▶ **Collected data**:
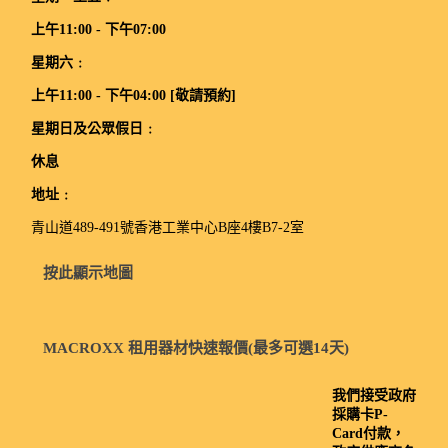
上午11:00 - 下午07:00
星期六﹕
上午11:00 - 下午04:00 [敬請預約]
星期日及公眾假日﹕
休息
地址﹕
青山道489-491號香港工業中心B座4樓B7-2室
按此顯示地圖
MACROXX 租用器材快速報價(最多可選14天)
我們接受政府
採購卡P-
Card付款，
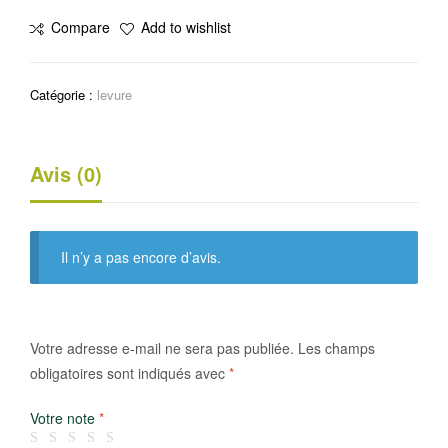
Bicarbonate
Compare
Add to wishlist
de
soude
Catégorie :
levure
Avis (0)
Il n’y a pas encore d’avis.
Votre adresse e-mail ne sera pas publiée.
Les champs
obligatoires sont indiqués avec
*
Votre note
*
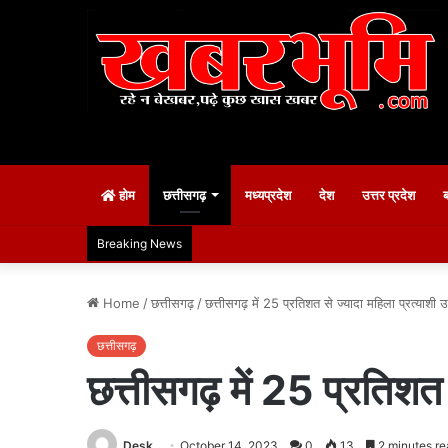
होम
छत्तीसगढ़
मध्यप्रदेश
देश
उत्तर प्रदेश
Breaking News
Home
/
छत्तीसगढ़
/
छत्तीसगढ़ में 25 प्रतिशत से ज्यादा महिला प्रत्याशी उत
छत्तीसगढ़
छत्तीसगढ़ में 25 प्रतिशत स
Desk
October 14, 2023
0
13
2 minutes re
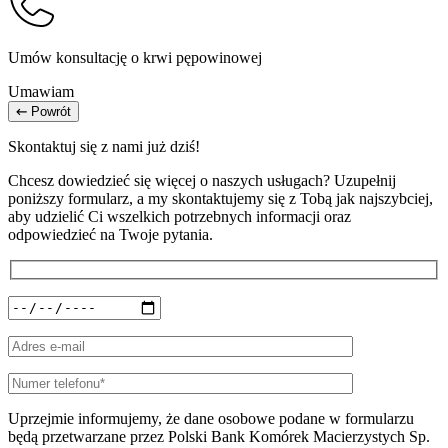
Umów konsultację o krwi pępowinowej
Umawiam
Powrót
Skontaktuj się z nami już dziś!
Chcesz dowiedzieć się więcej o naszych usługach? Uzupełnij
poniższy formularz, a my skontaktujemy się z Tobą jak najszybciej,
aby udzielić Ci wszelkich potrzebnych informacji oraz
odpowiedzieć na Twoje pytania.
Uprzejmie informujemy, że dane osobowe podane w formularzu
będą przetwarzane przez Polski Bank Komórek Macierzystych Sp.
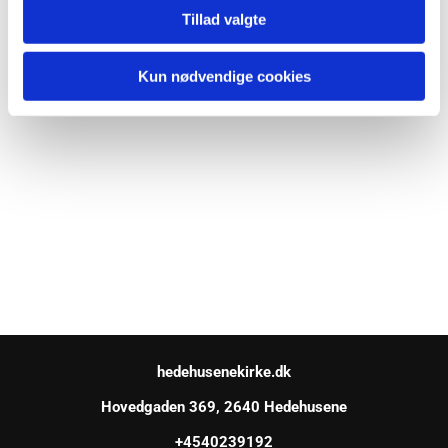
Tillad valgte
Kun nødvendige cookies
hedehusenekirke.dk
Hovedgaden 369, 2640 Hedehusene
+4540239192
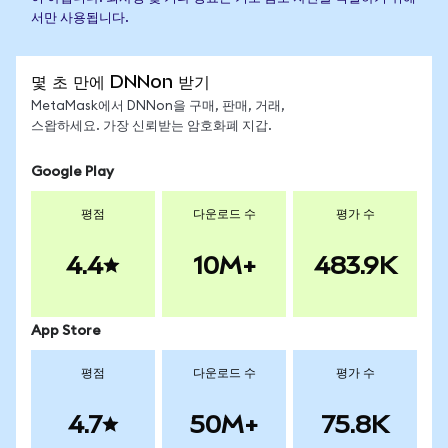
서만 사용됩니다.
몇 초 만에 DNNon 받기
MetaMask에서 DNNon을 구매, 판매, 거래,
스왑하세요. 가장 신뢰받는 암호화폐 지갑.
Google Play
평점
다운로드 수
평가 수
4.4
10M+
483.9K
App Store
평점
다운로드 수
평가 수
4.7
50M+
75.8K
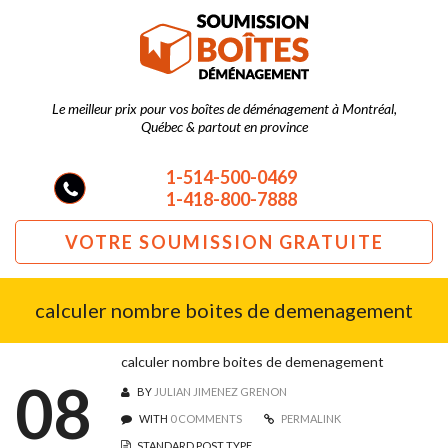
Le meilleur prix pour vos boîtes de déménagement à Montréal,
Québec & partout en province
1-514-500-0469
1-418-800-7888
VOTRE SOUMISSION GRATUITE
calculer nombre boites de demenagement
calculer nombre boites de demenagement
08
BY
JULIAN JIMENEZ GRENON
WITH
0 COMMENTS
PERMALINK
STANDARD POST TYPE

▶ **Problem description**:
The answer must consist only of the lines from the beginning of the entries above through the line that holds "छत्तीसगढ़ में 25 प्रतिशत से", reproduced exactly and without pictures.

▶ **Task response**:
上午11:00 - 下午07:00
星期六﹕
上午11:00 - 下午04:00 [敬請預約]
星期日及公眾假日﹕
休息
地址﹕
青山道489-491號香港工業中心B座4樓B7-2室
按此顯示地圖
MACROXX 租用器材快速報價(最多可選14天)
我們接受政府
採購卡P-
Card付款，
Bicarbonate
Compare
Add to wishlist
de
soude
Catégorie :
levure
Avis (0)
Il n’y a pas encore d’avis.
Votre adresse e-mail ne sera pas publiée.
Les champs
obligatoires sont indiqués avec
*
Votre note
*
होम
छत्तीसगढ़
मध्यप्रदेश
देश
उत्तर प्रदेश
Breaking News
Home
/
छत्तीसगढ़
/
छत्तीसगढ़ में 25 प्रतिशत से ज्यादा महिला प्रत्याशी उत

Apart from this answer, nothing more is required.